Aim of the task: Could you set down exactly the lines of the data below, starting at the one that holds "차분하고 편안한 사운드스케이프를 특징으로 한다." and ending at the one that holds "diepgaande strategie of personalisatie. Ze", both included, and only those?
BEGIN Records for this exercise
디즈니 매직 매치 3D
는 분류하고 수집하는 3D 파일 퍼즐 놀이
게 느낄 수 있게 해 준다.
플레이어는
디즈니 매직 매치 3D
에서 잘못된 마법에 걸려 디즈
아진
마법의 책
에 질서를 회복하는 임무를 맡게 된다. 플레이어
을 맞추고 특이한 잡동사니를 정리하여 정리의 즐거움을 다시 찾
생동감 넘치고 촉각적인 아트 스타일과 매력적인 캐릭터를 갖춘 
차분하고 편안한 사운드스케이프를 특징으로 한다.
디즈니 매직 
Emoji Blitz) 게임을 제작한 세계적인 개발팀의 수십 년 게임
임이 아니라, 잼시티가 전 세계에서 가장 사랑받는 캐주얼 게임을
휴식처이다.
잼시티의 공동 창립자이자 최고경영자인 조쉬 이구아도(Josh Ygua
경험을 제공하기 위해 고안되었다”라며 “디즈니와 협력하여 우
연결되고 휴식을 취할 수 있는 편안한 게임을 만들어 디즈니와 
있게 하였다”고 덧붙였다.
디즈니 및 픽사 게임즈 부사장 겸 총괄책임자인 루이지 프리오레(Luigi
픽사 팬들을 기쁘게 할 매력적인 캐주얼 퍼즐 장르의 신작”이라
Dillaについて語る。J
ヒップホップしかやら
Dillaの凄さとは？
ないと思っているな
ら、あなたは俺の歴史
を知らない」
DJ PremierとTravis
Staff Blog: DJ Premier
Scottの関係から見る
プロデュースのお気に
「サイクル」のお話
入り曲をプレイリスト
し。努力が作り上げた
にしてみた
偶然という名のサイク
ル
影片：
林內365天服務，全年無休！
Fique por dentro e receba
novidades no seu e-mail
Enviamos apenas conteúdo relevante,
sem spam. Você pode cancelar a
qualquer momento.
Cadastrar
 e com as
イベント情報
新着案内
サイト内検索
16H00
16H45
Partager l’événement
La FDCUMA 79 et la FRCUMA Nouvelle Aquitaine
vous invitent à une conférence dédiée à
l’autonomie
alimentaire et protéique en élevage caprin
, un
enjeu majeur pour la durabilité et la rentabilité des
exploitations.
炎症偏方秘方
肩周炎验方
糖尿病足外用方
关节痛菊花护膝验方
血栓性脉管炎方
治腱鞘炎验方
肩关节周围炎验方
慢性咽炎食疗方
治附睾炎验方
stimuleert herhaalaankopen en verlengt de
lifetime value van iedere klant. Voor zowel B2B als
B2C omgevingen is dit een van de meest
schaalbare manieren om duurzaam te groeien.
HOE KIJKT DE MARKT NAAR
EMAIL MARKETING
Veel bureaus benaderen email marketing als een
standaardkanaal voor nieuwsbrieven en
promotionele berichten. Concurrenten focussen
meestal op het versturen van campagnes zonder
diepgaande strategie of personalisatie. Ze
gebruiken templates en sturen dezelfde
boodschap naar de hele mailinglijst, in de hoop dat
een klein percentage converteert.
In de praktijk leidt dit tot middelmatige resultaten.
END Records for this exercise
Your response:
차분하고 편안한 사운드스케이프를 특징으로 한다.
디즈니 매직 
Emoji Blitz) 게임을 제작한 세계적인 개발팀의 수십 년 게임
임이 아니라, 잼시티가 전 세계에서 가장 사랑받는 캐주얼 게임을
휴식처이다.
잼시티의 공동 창립자이자 최고경영자인 조쉬 이구아도(Josh Ygua
경험을 제공하기 위해 고안되었다”라며 “디즈니와 협력하여 우
연결되고 휴식을 취할 수 있는 편안한 게임을 만들어 디즈니와 
있게 하였다”고 덧붙였다.
디즈니 및 픽사 게임즈 부사장 겸 총괄책임자인 루이지 프리오레(Luigi
픽사 팬들을 기쁘게 할 매력적인 캐주얼 퍼즐 장르의 신작”이라
Dillaについて語る。J
ヒップホップしかやら
Dillaの凄さとは？
ないと思っているな
ら、あなたは俺の歴史
を知らない」
DJ PremierとTravis
Staff Blog: DJ Premier
Scottの関係から見る
プロデュースのお気に
「サイクル」のお話
入り曲をプレイリスト
し。努力が作り上げた
にしてみた
偶然という名のサイク
ル
影片：
林內365天服務，全年無休！
Fique por dentro e receba
novidades no seu e-mail
Enviamos apenas conteúdo relevante,
sem spam. Você pode cancelar a
qualquer momento.
Cadastrar
 e com as
イベント情報
新着案内
サイト内検索
16H00
16H45
Partager l’événement
La FDCUMA 79 et la FRCUMA Nouvelle Aquitaine
vous invitent à une conférence dédiée à
l’autonomie
alimentaire et protéique en élevage caprin
, un
enjeu majeur pour la durabilité et la rentabilité des
exploitations.
炎症偏方秘方
肩周炎验方
糖尿病足外用方
关节痛菊花护膝验方
血栓性脉管炎方
治腱鞘炎验方
肩关节周围炎验方
慢性咽炎食疗方
治附睾炎验方
stimuleert herhaalaankopen en verlengt de
lifetime value van iedere klant. Voor zowel B2B als
B2C omgevingen is dit een van de meest
schaalbare manieren om duurzaam te groeien.
HOE KIJKT DE MARKT NAAR
EMAIL MARKETING
Veel bureaus benaderen email marketing als een
standaardkanaal voor nieuwsbrieven en
promotionele berichten. Concurrenten focussen
meestal op het versturen van campagnes zonder
diepgaande strategie of personalisatie. Ze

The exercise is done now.